Oda Blinder, Verzamelde stilte p.109
Een oud gebed om te verlossen en verlichten. Het zou een bede aan de morgenster, Lucifer, kunnen zijn. Het is een bescheiden wens blindheid te doen overgaan tot de eeuwige schaduw van het heden en ook niet erg veelvragend. Zelfverwijt en schuldgevoelens zijn haar confiteor.
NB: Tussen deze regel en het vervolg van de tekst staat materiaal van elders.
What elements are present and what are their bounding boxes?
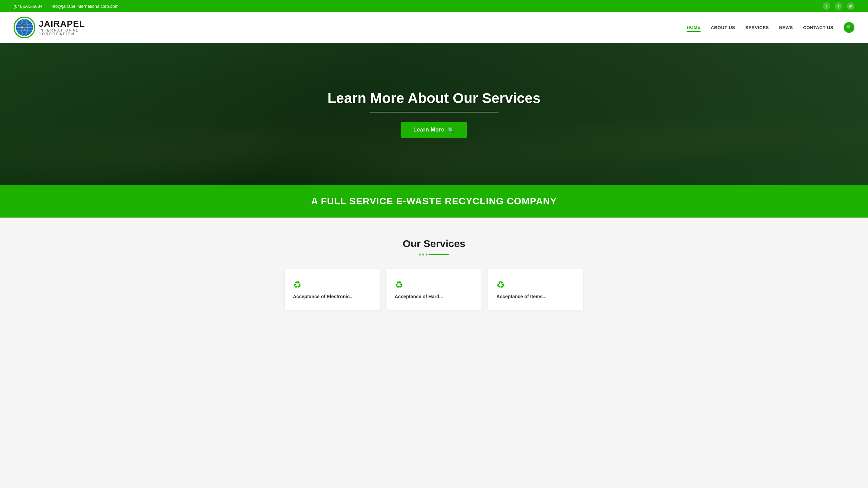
hero-section: Learn More About Our Services Learn More… [0,43,868,185]
nav-news[interactable]: NEWS [779,24,793,32]
navbar: 🦅 JAIRAPEL INTERNATIONAL CORPORATION HOM… [0,12,868,43]
services-section: Our Services ♻ Acceptance of Electronic.… [0,218,868,323]
nav-about[interactable]: ABOUT US [711,24,735,32]
services-title: Our Services [14,238,854,249]
service-icon-1: ♻ [293,279,372,290]
service-label-3: Acceptance of Items... [496,294,575,299]
phone-number: (046)501-6634 [14,4,42,9]
top-bar: (046)501-6634 info@jairapelinternational… [0,0,868,12]
twitter-icon[interactable]: t [835,2,842,10]
nav-links: HOME ABOUT US SERVICES NEWS CONTACT US 🔍 [687,22,854,33]
learn-more-icon: 🔍 [448,127,455,133]
linkedin-icon[interactable]: in [847,2,854,10]
brand-name: JAIRAPEL [39,19,85,29]
service-label-1: Acceptance of Electronic... [293,294,372,299]
social-links: f t in [823,2,854,10]
svg-point-0 [16,19,33,36]
hero-divider [370,112,498,113]
svg-point-1 [21,19,28,36]
search-icon: 🔍 [846,25,852,30]
search-button[interactable]: 🔍 [844,22,854,33]
contact-info: (046)501-6634 info@jairapelinternational… [14,4,119,9]
hero-content: Learn More About Our Services Learn More… [328,90,541,138]
learn-more-button[interactable]: Learn More 🔍 [401,122,467,138]
service-card-3: ♻ Acceptance of Items... [488,269,583,310]
underline-dot-3 [426,253,428,256]
nav-contact[interactable]: CONTACT US [803,24,833,32]
logo-circle: 🦅 [14,17,35,38]
service-icon-3: ♻ [496,279,575,290]
globe-svg: 🦅 [16,19,33,36]
logo-globe-icon: 🦅 [16,19,33,36]
underline-dot-1 [419,253,421,256]
underline-dot-2 [422,253,424,256]
facebook-icon[interactable]: f [823,2,830,10]
service-card-1: ♻ Acceptance of Electronic... [285,269,380,310]
underline-line [429,254,449,255]
service-icon-2: ♻ [395,279,473,290]
nav-services[interactable]: SERVICES [745,24,769,32]
brand-sub2: CORPORATION [39,32,85,36]
svg-text:🦅: 🦅 [20,23,28,31]
logo[interactable]: 🦅 JAIRAPEL INTERNATIONAL CORPORATION [14,17,85,38]
green-band-text: A FULL SERVICE E-WASTE RECYCLING COMPANY [0,196,868,207]
hero-title: Learn More About Our Services [328,90,541,106]
brand-sub1: INTERNATIONAL [39,28,85,32]
services-cards: ♻ Acceptance of Electronic... ♻ Acceptan… [14,269,854,310]
logo-text: JAIRAPEL INTERNATIONAL CORPORATION [39,19,85,36]
email-address: info@jairapelinternationalcorp.com [51,4,118,9]
learn-more-label: Learn More [413,127,444,133]
nav-home[interactable]: HOME [687,23,701,32]
service-card-2: ♻ Acceptance of Hard... [387,269,481,310]
green-band: A FULL SERVICE E-WASTE RECYCLING COMPANY [0,185,868,218]
service-label-2: Acceptance of Hard... [395,294,473,299]
services-underline [14,253,854,256]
Ze heeft geprobeerd zich te verzoenen met het haar in de schoot geworpen lot, ook daar steun bij gevraagd, al heeft ze haar heiland met haar bloed gekleurd.
WEEMOED
En toch is de nacht
in mij verkild;
de bleke maan had het mij voorspeld,
toen, ontzenuwd door een sterke hand,
mijn overgave werd opgetild
naar waar nu de angst het leed
beschut,
-mijn nocturne in woestijnen leeft-
waar ik de brokken
van mijn donk’re passiehoop
tot korrels zand vind uitgezeefd.
Oda Blinder, Verzamelde stilte p 108
In de weemoedige woorden hoor ik de blues en de soul van een intens diep doorleefd bestaan, waarin het leed wordt beschut door angst en van passie te weinig overblijft. Het Caraïbisch geluid dat Oda Blinder gezegd wordt te vertolken is dat van lijden en verlangen, donkere passie en ergens in het duister verborgen hoop. Haar nachtzang leeft, melancholisch van onbeantwoorde verlangens. In plaats van de idyllische beelden van Gauguin in Guadeloupe of de rasta van Bob Marley bij haar de Caraïbische spleen. Oda Blinder was een nighttripper, de meest zwarte dichteres in de Nederlandse poëzie.